# Week 09

Implement the bootstrapping algorithm from the lectures:

![](bootstrapping_algo.png)

You have two algorithms, which one is better? Both algorithms try to predict the sum of two dices, one of them randomly the other one using the *maximum likelihood*:

- $\mathcal A_1$: randomly guessing
- $\mathcal A_2$: return the most likely value


Chances of values when rolling two dices:

| Sum \(k\) | \# of outcomes | Probability \(P(k)\) |
|:---------:|:--------------:|:--------------------:|
| 2         | 1              | 1/36                 |
| 3         | 2              | 2/36                 |
| 4         | 3              | 3/36                 |
| 5         | 4              | 4/36                 |
| 6         | 5              | 5/36                 |
| 7         | 6              | 6/36                 |
| 8         | 5              | 5/36                 |
| 9         | 4              | 4/36                 |
| 10        | 3              | 3/36                 |
| 11        | 2              | 2/36                 |
| 12        | 1              | 1/36                 |

so the most likely value is 7 and the 2nd Algorith will always guess 7.

In [3]:
import numpy as np
import random
random.seed(0)

N = 1000000

def roll_two_dice():
    return random.randint(1, 6) + random.randint(1, 6)

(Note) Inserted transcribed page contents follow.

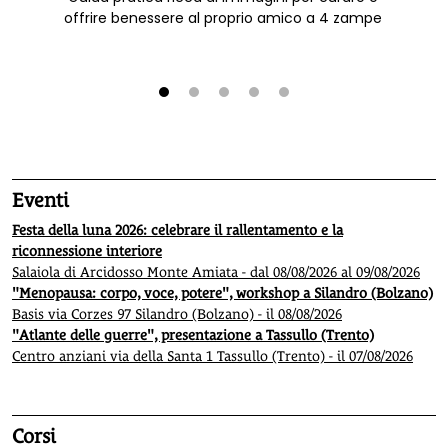
offrire benessere al proprio amico a 4 zampe
1
2
3
4
5
Eventi
Festa della luna 2026: celebrare il rallentamento e la
riconnessione interiore
Salaiola di Arcidosso Monte Amiata - dal 08/08/2026 al 09/08/2026
"Menopausa: corpo, voce, potere", workshop a Silandro (Bolzano)
Basis via Corzes 97 Silandro (Bolzano) - il 08/08/2026
"Atlante delle guerre", presentazione a Tassullo (Trento)
Centro anziani via della Santa 1 Tassullo (Trento) - il 07/08/2026
Corsi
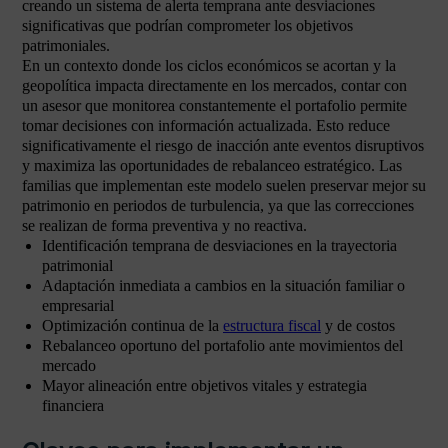
creando un sistema de alerta temprana ante desviaciones
significativas que podrían comprometer los objetivos
patrimoniales.
En un contexto donde los ciclos económicos se acortan y la
geopolítica impacta directamente en los mercados, contar con
un asesor que monitorea constantemente el portafolio permite
tomar decisiones con información actualizada. Esto reduce
significativamente el riesgo de inacción ante eventos disruptivos
y maximiza las oportunidades de rebalanceo estratégico. Las
familias que implementan este modelo suelen preservar mejor su
patrimonio en periodos de turbulencia, ya que las correcciones
se realizan de forma preventiva y no reactiva.
Identificación temprana de desviaciones en la trayectoria
patrimonial
Adaptación inmediata a cambios en la situación familiar o
empresarial
Optimización continua de la
estructura fiscal
y de costos
Rebalanceo oportuno del portafolio ante movimientos del
mercado
Mayor alineación entre objetivos vitales y estrategia
financiera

def generate_dice_tosses(n = N):
    return np.array([roll_two_dice() for _ in range(n)])

def alg_1():
    return roll_two_dice()

def alg_2():
    return 7

def bootstrap_compare(test_set, b=1000):
    pred1 = np.array([alg_1() for _ in range(N)])
    pred2 = np.array([alg_2() for _ in range(N)])

    acc1 = np.mean(pred1 == test_set)
    acc2 = np.mean(pred2 == test_set)

    d = (pred2 == test_set).astype(int) - (pred1 == test_set).astype(int)
    delta_obs = np.mean(d)

    count = 0
    for _ in range(b):
        sample = np.random.choice(d, size=N, replace=True)
        if np.mean(sample) >= 2 * delta_obs:
            count += 1
    p_value = count / b

    return acc1, acc2, delta_obs, p_value

test = generate_dice_tosses()

acc1, acc2, delta_obs, p_val = bootstrap_compare(test, b=1000)

# 3) Print the results
print(f"Accuracy of alg_1 (random guess):   {acc1:.4f}")
print(f"Accuracy of alg_2 (always guess 7): {acc2:.4f}")
print(f"Observed delta acc2 − acc1:         {delta_obs:.4f}")
print(f"Bootstrap p-value:                  {p_val:.4f}")

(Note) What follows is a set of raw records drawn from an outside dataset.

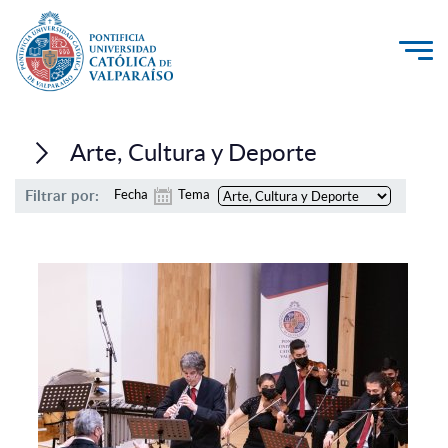
La Universidad
Arte, Cultura y Deporte
Investigación, Creación e Innovación
Filtrar por:
Fecha
Tema
PUCV Internacional
Vinculación con el Medio
Admisión
Pregrado
Postgrado
Formación Continua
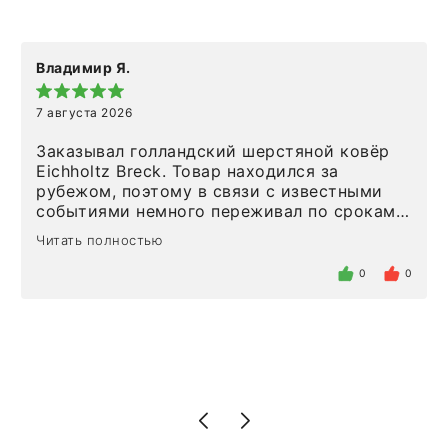
Владимир Я.
7 августа 2026
Заказывал голландский шерстяной ковёр
Eichholtz Breck. Товар находился за
рубежом, поэтому в связи с известными
событиями немного переживал по срокам.
Но homeadore привезли ровно в
Читать полностью
определенное в договоре время, без
задержеки. Отдельно хочу отметить
0
0
персонал магазина. Настоящая
клиентоориентированность: помогли
разобраться в ряде вопросов, всё
подробно объяснили, были на связи на
каждом этапе. Это тот случай, когда
чувствуешь, что о тебе действительно
позаботились. Что касается самого ковра,
то качество выше всяких похвал. Выглядит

Accuracy of alg_1 (random guess):   0.1134
Accuracy of alg_2 (always guess 7): 0.1672
Observed acc2 − acc1:               0.0538
Bootstrap p-value:                  0.0000


der Algorithmus welcher immer 7 ist durchschnittlich in ca 5 % der Fälle besser als der zufällige Algorithmus.

der p-value von 0 Zeigt, dass dieses Ergebnis statistisch sehr signifikant ist.

To do:

- Either derive the most likely value by hand or simulate and count.
- Implement the bootstrapping algorithm and compare the two algorithms.